Bitcoin‘in gizemli yaratıcısı Satoshi Nakamoto’nun kimliği hala belirsizliğini korurken, erken dönem Bitcoin önyüz geliştiricisi Martti Malmi‘nin 2009-2011 yılları arasındaki e-posta yazışmaları, Bitcoin’in başlangıç dönemine ışık tutuyor. Nakamoto’nun, Bitcoin’in temellerini atan bir dizi fikri tartıştığı ve geliştirme sürecine liderlik ettiği biliniyor. Ancak, Malmi’nin ortaya çıkardığı yeni e-postalar, o döneme ait daha fazla detayı gün yüzüne çıkarıyor.
Bitcoin Odaklı Yazışmalar
Yazışmaların çoğu, Bitcoin ekosisteminin erken dönemlerindeki teknik tartışmalara odaklanıyor. Nakamoto’nun, Bitcoin’in madencilik mekanizması ve enerji tüketimi konularındaki görüşleri dikkat çekiyor. Proof of Work mekanizmasını savunan Nakamoto, madencilik sürecinin enerji tüketiminin artmasını eleştirenlere karşı çıkıyor ve bu sistemin güvenilirliğini vurguluyor ve şöyle diyor:
“Ekonomik özgürlük ve koruma arasında seçim yapmak zorunda kalırsak ironik olur. Ne yazık ki Proof of Work, güvenilir bir üçüncü taraf olmadan sistemin çalışmasını sağlamak için bulduğum tek çözüm.”
Bitcoin’in yatırım aracı olarak görülmesine ilişkin tartışmalar da e-postalarda yer alıyor. Nakamoto’nun, Bitcoin’i bir yatırım aracı olarak değil, ekonomik özgürlüğü ve korumayı sağlayan bir sistem olarak görmek istediği belirtiliyor. Malmi’ye yazdığı cümleler ise şu şekilde:
“Açıkça bunu bir yatırım olarak düşünün demekten rahatsızım. Bunu söylemek tehlikeli bir şey ve o maddeyi silmelisiniz. Kendi başlarına bu sonuca varmaları sorun değil, ancak bunu bu şekilde sunamayız.”
Bu noktada, günümüzde de hala devam eden bir tartışma olan Bitcoin’in yasal statüsü ve regülasyonu konusu da gündeme geliyor. Yine onun cümleleri şöyle devam ediyor:
“Birisi ‘kripto para’ kelimesini buldu. Belki de Bitcoin’i tanımlarken kullanmamız gereken bir kelimedir, beğendiniz mi?”
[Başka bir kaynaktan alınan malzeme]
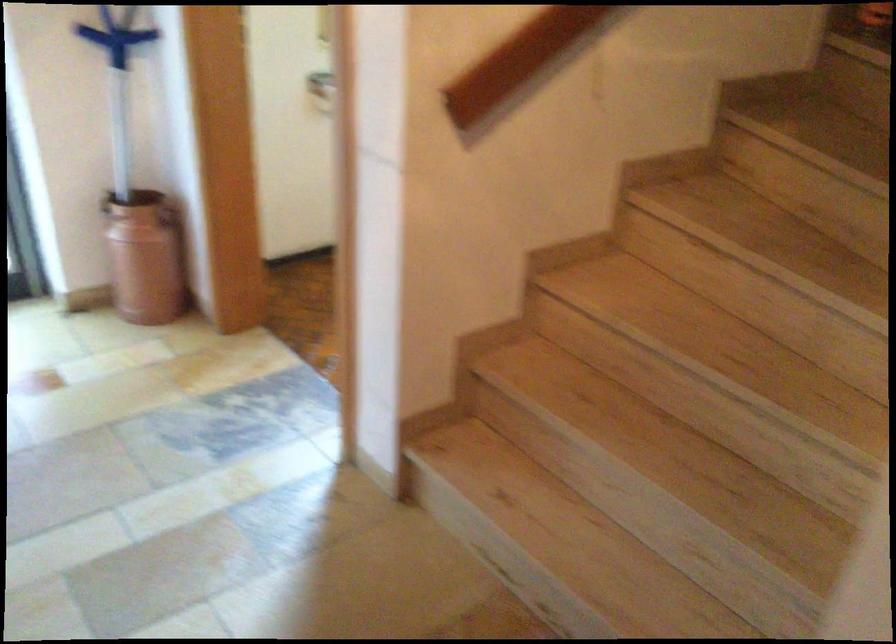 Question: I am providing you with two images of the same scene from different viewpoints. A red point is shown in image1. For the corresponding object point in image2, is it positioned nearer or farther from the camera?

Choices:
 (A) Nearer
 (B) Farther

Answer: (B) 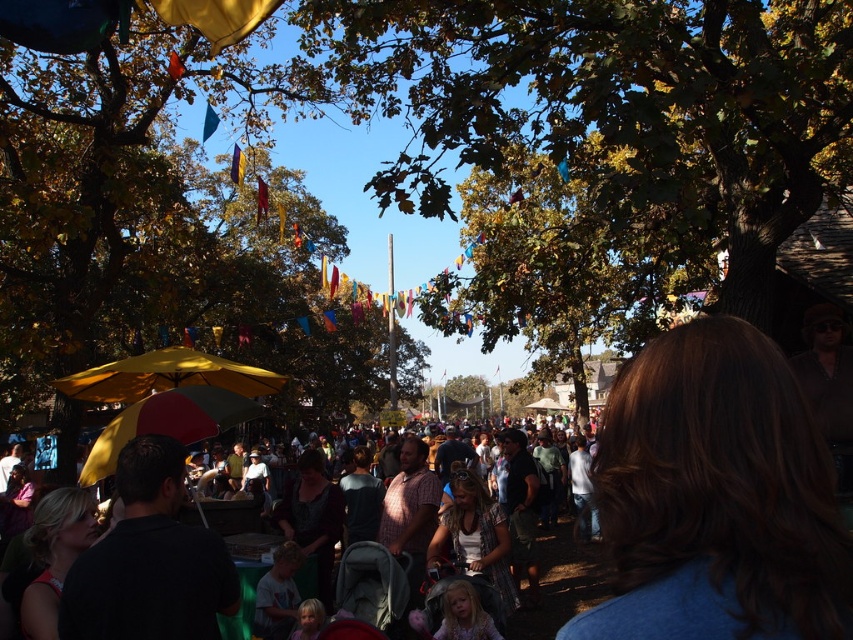 Question: Which point appears farthest from the camera in this image?

Choices:
 (A) click(x=508, y=632)
 (B) click(x=105, y=612)

Answer: (A)

Question: Does green leafy tree at center have a smaller size compared to dark brown hair at lower left?

Choices:
 (A) no
 (B) yes

Answer: (A)

Question: Can you confirm if brown hair at center is wider than yellow matte umbrella at center?

Choices:
 (A) no
 (B) yes

Answer: (A)

Question: Which point is closer to the camera?

Choices:
 (A) dark brown hair at lower left
 (B) brown hair at center
 (C) yellow matte umbrella at center
 (D) matte gray stroller at center

Answer: (B)

Question: Can you confirm if dark brown hair at lower left is positioned below matte gray stroller at center?

Choices:
 (A) no
 (B) yes

Answer: (A)

Question: Considering the real-world distances, which object is farthest from the green leafy tree at center?

Choices:
 (A) matte gray stroller at center
 (B) dark brown hair at lower left
 (C) yellow matte umbrella at center
 (D) brown hair at center

Answer: (D) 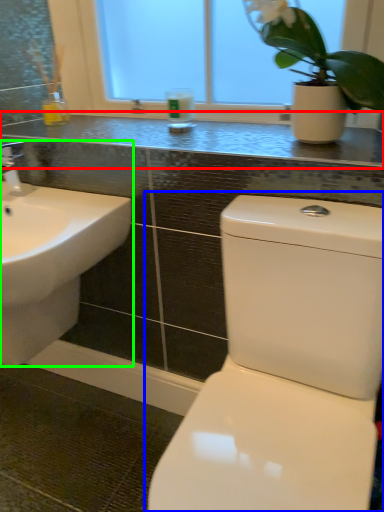 Question: Which is nearer to the counter top (highlighted by a red box)? toilet (highlighted by a blue box) or sink (highlighted by a green box).

Choices:
 (A) toilet
 (B) sink

Answer: (B) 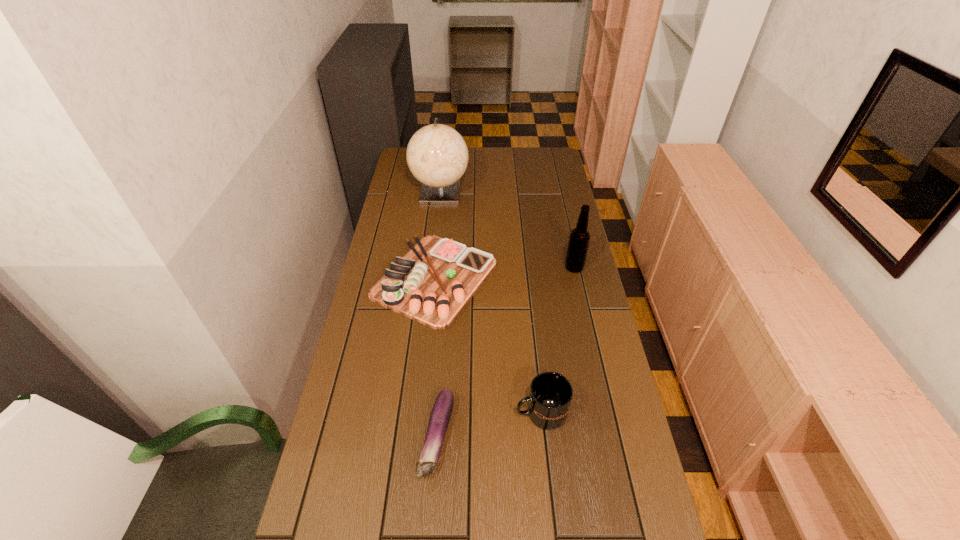 Locate an element on the screen. The height and width of the screenshot is (540, 960). the tallest object is located at coordinates (437, 155).

The image size is (960, 540). Find the location of `the farthest object`. the farthest object is located at coordinates (437, 155).

This screenshot has height=540, width=960. Identify the location of the rightmost object. click(x=579, y=239).

This screenshot has height=540, width=960. What are the coordinates of `beer bottle` in the screenshot? It's located at (579, 239).

Where is `the fourth object from left to right`? The width and height of the screenshot is (960, 540). the fourth object from left to right is located at coordinates (551, 393).

The width and height of the screenshot is (960, 540). What are the coordinates of `mug` in the screenshot? It's located at (551, 393).

Find the location of a particular element. The image size is (960, 540). platter is located at coordinates (431, 284).

I want to click on eggplant, so click(441, 412).

Locate an element on the screen. free space located 0.120m on the surface of the farthest object showing Europe and Africa is located at coordinates (436, 228).

Where is `vacant space located on the left of the rightmost object`? This screenshot has height=540, width=960. vacant space located on the left of the rightmost object is located at coordinates (495, 267). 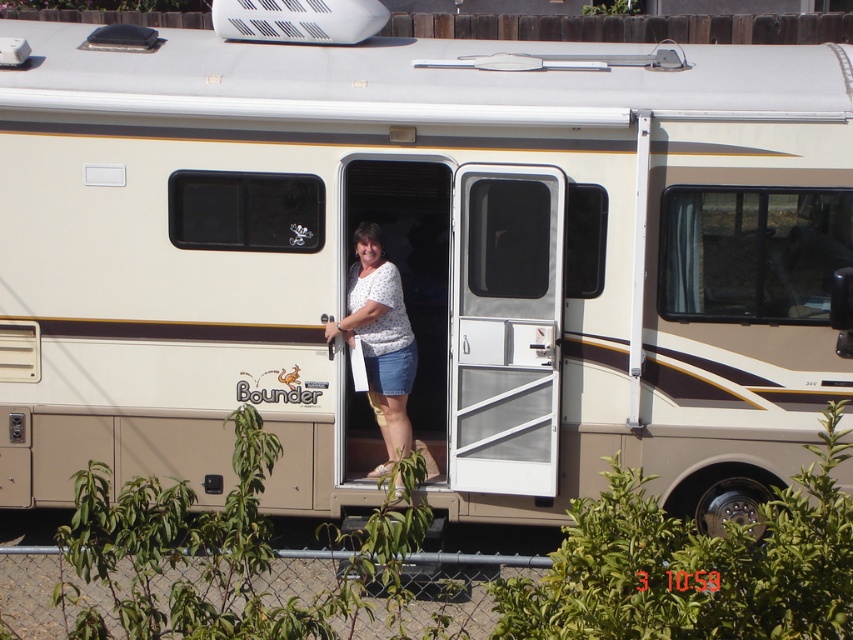 Between white plastic door at center and white dotted shirt at center, which one is positioned higher?

white plastic door at center is above.

Is white plastic door at center wider than white dotted shirt at center?

Indeed, white plastic door at center has a greater width compared to white dotted shirt at center.

Between point (451, 349) and point (364, 264), which one is positioned behind?

Point (364, 264)

This screenshot has width=853, height=640. Find the location of `white plastic door at center`. white plastic door at center is located at coordinates click(505, 330). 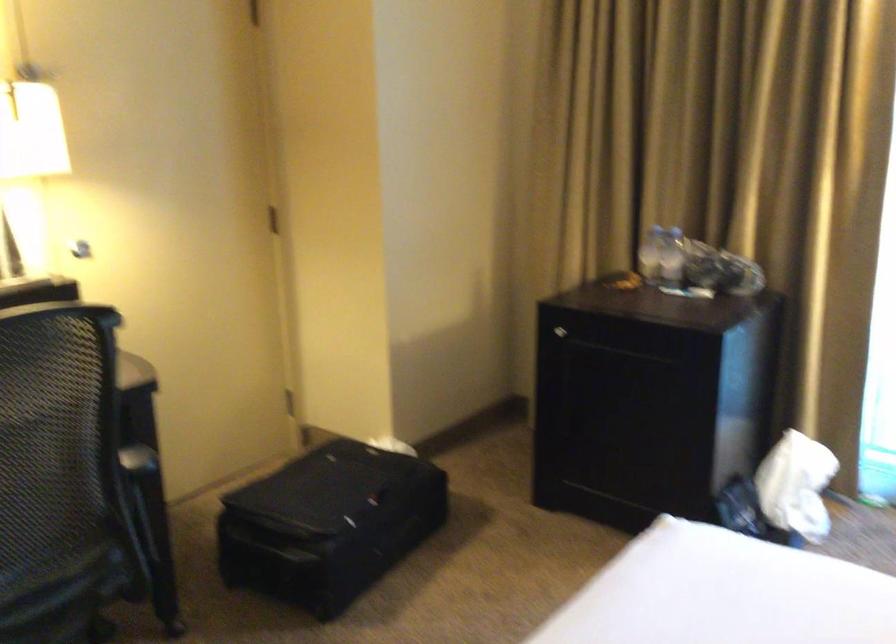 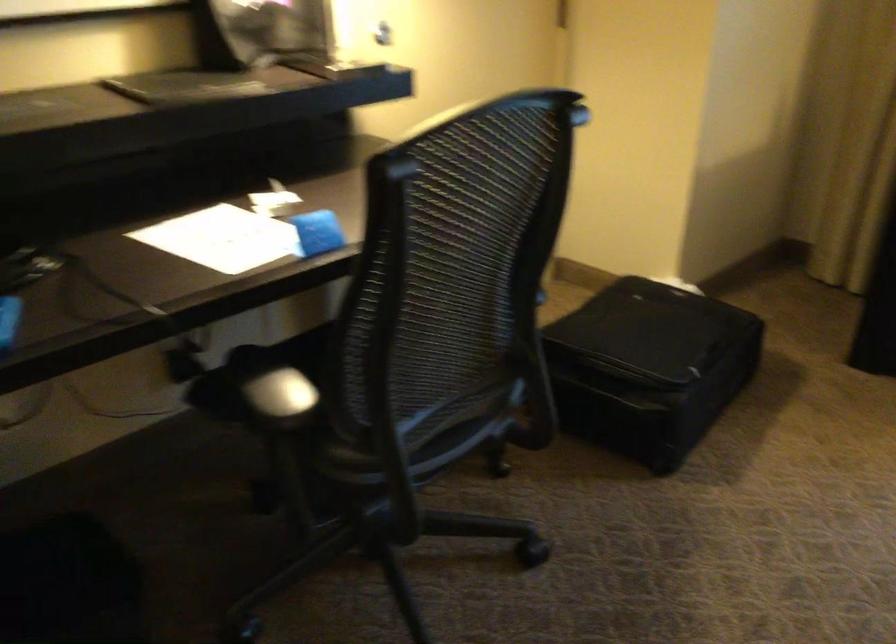 The point at (311, 524) is marked in the first image. Where is the corresponding point in the second image?

(649, 366) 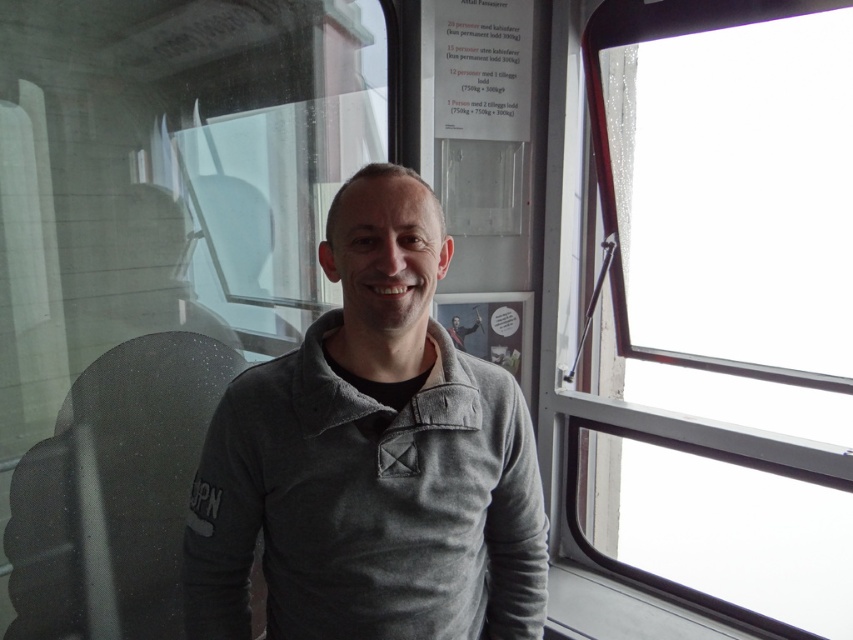 Question: Does clear glass window at right appear on the left side of gray fleece sweater at center?

Choices:
 (A) no
 (B) yes

Answer: (A)

Question: Which of the following is the farthest from the observer?

Choices:
 (A) (703, 492)
 (B) (509, 522)

Answer: (A)

Question: Which of the following is the closest to the observer?

Choices:
 (A) (300, 508)
 (B) (614, 388)

Answer: (A)

Question: Can you confirm if clear glass window at right is positioned to the right of gray fleece sweater at center?

Choices:
 (A) yes
 (B) no

Answer: (A)

Question: Is clear glass window at right further to the viewer compared to gray fleece sweater at center?

Choices:
 (A) yes
 (B) no

Answer: (A) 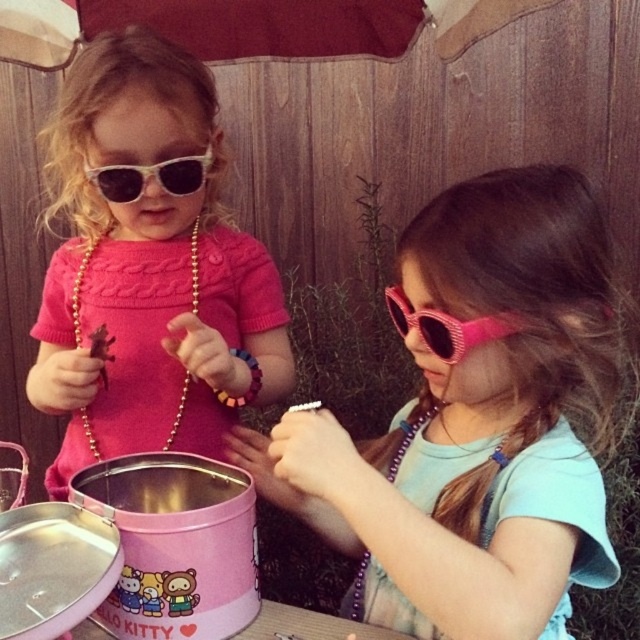 Which is behind, point (436, 568) or point (138, 376)?

Positioned behind is point (138, 376).

Looking at this image, can you confirm if pink matte sunglasses at center is smaller than matte pink sweater at left?

No, pink matte sunglasses at center is not smaller than matte pink sweater at left.

This screenshot has width=640, height=640. In order to click on pink matte sunglasses at center in this screenshot , I will do `click(476, 420)`.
Bununla birlikte, e-postaların bazıları Nakamoto’nun kişisel yaşamına ve Bitcoin projesinin finansmanına ilişkin detayları da içeriyor. Nakamoto’nun, bitcoin.com alan adını satın almak için girişimde bulunduğu ancak başarısız olduğu ve proje için Malmi’ye bağışta bulunduğu belirtiliyor. Bu, Nakamoto’nun Bitcoin projesine kişisel bir bağlılık hissettiğini ve projenin başarısını sağlamak için çaba harcadığını gösteriyor.
İçerikler Nakamoto’nun Kimliği Hakkında Bilgi Vermiyor
Öte yandan, e-postaların içeriği Nakamoto’nun kimliği hakkında herhangi bir ipucu sunmuyor. Nakamoto’nun gizemini koruması, Bitcoin’in başlangıç dönemindeki merak uyandıran bir özellik olarak kalıyor. Ancak, bu e-postalar, Bitcoin’in erken dönemine ve geliştirme sürecine dair önemli bir kaynak olarak değerlendirilebilir.
Martti Malmi’nin ortaya çıkardığı yeni e-postalar, Bitcoin’in tarihine ve gelişimine ışık tutarken, Satoshi Nakamoto’nun kimliği hala bir sır olarak kalmaya devam ediyor. Bitcoin’in yaratıcısı olan Nakamoto’nun kimliği belirsiz olsa da, onun mirası olan Bitcoin ve Blockchain teknolojisi dünya genelinde büyük ilgi ve kabul görmeye devam ediyor.
Yazışmalardan Çalışmaların Başladığı Tarih Ortaya Çıkıyor
Nakamoto, bir e-posta listesindeki bir gönderiye yanıt verirken “Şu anda ben de pek yardımcı olamayacağım. İşimle çok meşgulüm ve 18 aylık geliştirmeden sonra buna bir ara vermem gerekiyor” diyor. Bu cümlelerin kuruluş tarihi 21 Temmuz 2009. Bu da Nakamoto’nun Bitcoin üzerinde çalışmaya başladığı tarihin Ocak 2008 olduğunu gösteriyor.
O tarihte ilginç olan bankacılık çöküşünün henüz gerçekleşmemiş olması. Muhtemelen Nakamoto bazı gelişmeleri önceden tahmin etti. Çünkü çöküş Eylül 2008’de gerçekleşti. Tabi buradaki tarihin doruk noktası olduğunu belirtmekte fayda var. Zira çöküşün ilk örneği 2007 yılında İngiliz bankası Northern Rock’ın İngiltere’de çökmesiyle başladı.
Nakamoto Zengin Değil
Yazışmalarda ilginç ifadeler devam ediyor. Nakamoto, “Başlamadan önce bitcoin.com’u satın almaya çalıştım ama hiç şansım yoktu. Profesyonel bir domain spekülatörüne aitti” diyor. Bu cümleler onun zengin olmadığını ya da iyi finanse edilen bir ekip olmadığını gösteriyor. Ya da sadece bir alan adı için tonlarca para harcamak istemediğine işaret ediyor.
Nakamoto’nun yazışmalarında “iyi haber: 3600 dolarlık bağışı aldım. En azından barınma masrafları artık sorun değil” cümlesi onun çok fazla gelire sahip olmayan sıradan bir insan olduğunu gösteriyor.
E-postalar Nakamoto’nun PGP anahtarını da içeriyor. Bu anahtarın hala kendisinde olup olmadığını kimse tahmin edemez elbette. Kimileri bu anahtarla yazışmaları yapanın kimliğini tespit etmenin bir yolu olabileceğini iddia ediyor. Ancak özel anahtar her zaman paylaşılabilir veya çalınabilir de.